Prince Philip has died aged 99, Buckingham Palace announces
The Duke of Edinburgh has died aged 99, Buckingham Palace has announced.
Prince Philip, described by the Queen as her “strength and stay” during her record-breaking reign, passed away at Windsor Castle on Friday.
The Duke married Princess Elizabeth in 1947, five years before she became Queen, and was the longest-serving consort in British history.
He officially retired from public engagements in the summer of 2017.
In a statement, Buckingham Palace said: "It is with deep sorrow that Her Majesty The Queen has announced the death of her beloved husband, His Royal Highness The Prince Philip, Duke of Edinburgh.
"His Royal Highness passed away peacefully this morning at Windsor Castle.
"Further announcements will made in due course.
"The Royal Family join with people around the world in mourning his loss."
Born on the Greek island of Corfu on June 10, 1921, Prince Philip was the only son of Prince Andrew of Greece and his mother was Princess Alice of Battenberg, receiving the title of ‘Prince of Greece and Denmark’.

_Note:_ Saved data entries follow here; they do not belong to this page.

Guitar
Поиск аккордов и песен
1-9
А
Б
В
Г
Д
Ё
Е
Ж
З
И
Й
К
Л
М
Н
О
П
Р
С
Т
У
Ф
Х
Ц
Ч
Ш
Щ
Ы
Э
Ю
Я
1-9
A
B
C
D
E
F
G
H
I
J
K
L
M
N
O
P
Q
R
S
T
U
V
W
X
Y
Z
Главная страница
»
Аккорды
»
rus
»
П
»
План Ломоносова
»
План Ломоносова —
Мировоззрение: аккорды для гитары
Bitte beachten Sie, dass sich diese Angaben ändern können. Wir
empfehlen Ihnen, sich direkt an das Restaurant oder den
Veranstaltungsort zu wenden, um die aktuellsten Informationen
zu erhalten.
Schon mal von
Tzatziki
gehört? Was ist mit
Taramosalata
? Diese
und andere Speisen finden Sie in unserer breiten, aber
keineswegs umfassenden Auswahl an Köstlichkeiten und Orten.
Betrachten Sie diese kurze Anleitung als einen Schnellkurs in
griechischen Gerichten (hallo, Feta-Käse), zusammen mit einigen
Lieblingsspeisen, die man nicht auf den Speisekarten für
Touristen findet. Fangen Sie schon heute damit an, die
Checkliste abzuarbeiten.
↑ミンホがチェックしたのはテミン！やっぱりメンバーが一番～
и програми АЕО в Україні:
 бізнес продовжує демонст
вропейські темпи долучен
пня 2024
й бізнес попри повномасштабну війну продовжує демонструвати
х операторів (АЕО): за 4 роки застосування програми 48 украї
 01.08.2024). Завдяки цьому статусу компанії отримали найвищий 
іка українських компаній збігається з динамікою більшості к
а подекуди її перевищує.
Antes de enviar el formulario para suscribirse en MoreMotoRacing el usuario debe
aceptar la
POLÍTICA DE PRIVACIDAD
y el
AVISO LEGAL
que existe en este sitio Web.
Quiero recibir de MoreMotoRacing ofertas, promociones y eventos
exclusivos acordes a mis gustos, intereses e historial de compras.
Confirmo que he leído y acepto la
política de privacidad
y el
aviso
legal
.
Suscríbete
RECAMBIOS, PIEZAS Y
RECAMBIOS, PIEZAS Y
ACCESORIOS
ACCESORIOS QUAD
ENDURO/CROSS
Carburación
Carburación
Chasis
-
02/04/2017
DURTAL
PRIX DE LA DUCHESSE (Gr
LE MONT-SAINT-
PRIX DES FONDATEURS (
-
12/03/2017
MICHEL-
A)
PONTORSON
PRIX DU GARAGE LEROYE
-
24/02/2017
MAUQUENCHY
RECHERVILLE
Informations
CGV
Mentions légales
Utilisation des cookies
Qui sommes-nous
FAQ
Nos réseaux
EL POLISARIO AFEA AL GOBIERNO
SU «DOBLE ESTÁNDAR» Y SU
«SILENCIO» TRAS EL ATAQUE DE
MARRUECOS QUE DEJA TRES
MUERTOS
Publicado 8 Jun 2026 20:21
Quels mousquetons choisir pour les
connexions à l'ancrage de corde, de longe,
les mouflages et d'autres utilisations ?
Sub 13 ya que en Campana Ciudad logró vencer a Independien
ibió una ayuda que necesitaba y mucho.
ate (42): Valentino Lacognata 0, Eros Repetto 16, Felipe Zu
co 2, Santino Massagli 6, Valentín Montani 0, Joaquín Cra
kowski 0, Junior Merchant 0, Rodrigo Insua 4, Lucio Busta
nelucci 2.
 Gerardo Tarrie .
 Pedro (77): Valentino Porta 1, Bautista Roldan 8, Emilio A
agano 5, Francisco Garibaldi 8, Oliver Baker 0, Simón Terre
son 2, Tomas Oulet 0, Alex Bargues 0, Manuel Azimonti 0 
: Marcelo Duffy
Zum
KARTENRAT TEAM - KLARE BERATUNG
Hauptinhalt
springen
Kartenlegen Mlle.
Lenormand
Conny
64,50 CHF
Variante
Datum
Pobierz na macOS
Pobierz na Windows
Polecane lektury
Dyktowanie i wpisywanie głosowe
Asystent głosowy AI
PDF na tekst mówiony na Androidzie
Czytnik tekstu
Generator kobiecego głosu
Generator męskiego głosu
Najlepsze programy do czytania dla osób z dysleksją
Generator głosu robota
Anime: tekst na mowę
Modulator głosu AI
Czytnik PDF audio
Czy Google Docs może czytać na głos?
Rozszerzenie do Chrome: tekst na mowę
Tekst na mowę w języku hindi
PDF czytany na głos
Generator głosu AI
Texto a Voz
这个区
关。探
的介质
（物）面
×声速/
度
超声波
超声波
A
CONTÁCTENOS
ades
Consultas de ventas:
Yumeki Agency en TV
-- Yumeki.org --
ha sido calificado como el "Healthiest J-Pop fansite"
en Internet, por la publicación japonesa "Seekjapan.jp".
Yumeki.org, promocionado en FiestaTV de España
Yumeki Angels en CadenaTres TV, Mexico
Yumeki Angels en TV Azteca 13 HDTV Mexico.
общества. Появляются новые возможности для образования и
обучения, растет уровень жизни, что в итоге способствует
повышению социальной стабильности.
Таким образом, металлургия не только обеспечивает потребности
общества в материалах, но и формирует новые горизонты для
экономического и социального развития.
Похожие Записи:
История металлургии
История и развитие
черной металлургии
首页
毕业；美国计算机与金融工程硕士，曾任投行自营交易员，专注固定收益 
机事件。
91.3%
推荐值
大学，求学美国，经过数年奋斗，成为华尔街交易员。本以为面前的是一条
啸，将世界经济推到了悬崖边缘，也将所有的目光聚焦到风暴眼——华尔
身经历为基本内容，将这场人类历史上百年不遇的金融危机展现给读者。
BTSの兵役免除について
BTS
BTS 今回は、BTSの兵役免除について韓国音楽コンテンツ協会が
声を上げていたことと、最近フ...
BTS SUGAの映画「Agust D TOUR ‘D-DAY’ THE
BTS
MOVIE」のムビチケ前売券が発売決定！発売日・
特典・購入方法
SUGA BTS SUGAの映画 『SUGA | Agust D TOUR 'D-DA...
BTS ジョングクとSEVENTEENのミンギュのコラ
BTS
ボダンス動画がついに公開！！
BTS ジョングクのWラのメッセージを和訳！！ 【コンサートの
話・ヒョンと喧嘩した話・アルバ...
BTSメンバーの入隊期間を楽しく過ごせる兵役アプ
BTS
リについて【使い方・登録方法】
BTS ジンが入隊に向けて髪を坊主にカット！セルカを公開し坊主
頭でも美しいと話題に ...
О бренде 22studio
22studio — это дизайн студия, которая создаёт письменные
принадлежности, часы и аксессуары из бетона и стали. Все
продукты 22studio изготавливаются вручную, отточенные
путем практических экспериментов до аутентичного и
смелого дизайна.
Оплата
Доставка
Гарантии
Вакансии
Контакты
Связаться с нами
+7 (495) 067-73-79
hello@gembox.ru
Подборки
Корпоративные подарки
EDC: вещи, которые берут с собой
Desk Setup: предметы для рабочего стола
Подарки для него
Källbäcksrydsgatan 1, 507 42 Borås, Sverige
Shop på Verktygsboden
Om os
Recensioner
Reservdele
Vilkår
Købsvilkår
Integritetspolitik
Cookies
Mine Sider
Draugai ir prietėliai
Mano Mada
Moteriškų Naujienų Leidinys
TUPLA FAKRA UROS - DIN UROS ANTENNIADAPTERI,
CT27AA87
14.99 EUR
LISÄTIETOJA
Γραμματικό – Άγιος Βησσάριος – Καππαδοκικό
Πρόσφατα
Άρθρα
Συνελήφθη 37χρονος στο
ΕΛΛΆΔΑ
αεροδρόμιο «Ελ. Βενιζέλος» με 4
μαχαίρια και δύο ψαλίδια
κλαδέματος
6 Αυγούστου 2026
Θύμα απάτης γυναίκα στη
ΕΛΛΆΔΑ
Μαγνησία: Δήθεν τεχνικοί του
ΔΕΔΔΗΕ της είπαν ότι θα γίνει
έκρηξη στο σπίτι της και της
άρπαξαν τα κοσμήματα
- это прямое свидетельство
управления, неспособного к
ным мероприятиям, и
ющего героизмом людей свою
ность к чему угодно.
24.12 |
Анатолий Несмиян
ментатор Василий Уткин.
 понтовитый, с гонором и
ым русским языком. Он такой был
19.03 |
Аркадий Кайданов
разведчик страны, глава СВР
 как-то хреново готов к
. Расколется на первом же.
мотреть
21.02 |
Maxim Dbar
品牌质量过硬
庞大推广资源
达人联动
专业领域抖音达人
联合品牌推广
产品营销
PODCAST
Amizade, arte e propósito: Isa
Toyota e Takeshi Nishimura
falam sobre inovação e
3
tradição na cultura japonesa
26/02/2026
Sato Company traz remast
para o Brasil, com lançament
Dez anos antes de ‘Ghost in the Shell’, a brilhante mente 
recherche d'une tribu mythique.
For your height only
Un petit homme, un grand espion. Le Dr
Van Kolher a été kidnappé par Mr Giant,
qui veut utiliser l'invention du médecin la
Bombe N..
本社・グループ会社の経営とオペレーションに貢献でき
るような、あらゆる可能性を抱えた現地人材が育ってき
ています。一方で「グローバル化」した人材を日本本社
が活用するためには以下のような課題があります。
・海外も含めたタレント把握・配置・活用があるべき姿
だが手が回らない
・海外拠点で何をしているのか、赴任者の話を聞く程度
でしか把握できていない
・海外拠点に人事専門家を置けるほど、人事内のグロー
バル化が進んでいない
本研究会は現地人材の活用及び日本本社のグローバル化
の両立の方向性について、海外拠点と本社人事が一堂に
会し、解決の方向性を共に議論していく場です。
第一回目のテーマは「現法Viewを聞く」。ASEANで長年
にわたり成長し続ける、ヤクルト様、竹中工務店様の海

He had to leave Greece with his family when he was just 18-months-old due to the political instability of the country.
His uncle, Constantine I, the King of Greece, was forced to abdicate.
During the First World War, Prince Philip's grandfather, Prince Louis of Battenberg, changed the family's name to Mountbatten.
Prince Phillip adopted this name when he became a naturalised British subject and renounced his Royal title in order to marry the then Princess Elizabeth.
He was then bestowed with the titles Duke of Edinburgh, Earl of Merioneth and Baron Greenwich.
The Duke had a successful naval career, during which he saw active service in the Second World War.
His Royal Highness then focused on his work supporting the Queen after she ascended the throne in 1952.
The Duke became the longest serving British consort – in companion to the Sovereign – in 2009 and founded the Duke of Edinburgh's Award in 1956.
Buckingham Palace announced in May 2017 that the Duke had decided, with full support of the Queen, to officially retire from public duties.